**What the task asks**:
Verbatim copy, images removed: write out the entries below.

*** Opening Data to examine ***

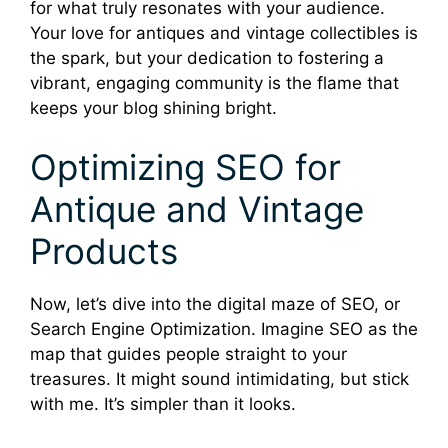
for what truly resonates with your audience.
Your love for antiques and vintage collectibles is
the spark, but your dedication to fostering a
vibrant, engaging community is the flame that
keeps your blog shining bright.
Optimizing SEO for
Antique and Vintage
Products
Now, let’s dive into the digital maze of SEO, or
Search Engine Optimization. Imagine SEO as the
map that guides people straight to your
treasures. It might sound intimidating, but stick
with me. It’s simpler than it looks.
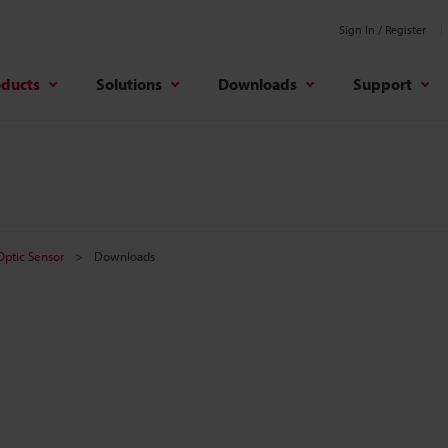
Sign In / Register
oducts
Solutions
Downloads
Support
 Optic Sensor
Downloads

*** Closing Data to examine ***

**Your response**:
for what truly resonates with your audience.
Your love for antiques and vintage collectibles is
the spark, but your dedication to fostering a
vibrant, engaging community is the flame that
keeps your blog shining bright.
Optimizing SEO for
Antique and Vintage
Products
Now, let’s dive into the digital maze of SEO, or
Search Engine Optimization. Imagine SEO as the
map that guides people straight to your
treasures. It might sound intimidating, but stick
with me. It’s simpler than it looks.
Sign In / Register
oducts
Solutions
Downloads
Support
 Optic Sensor
Downloads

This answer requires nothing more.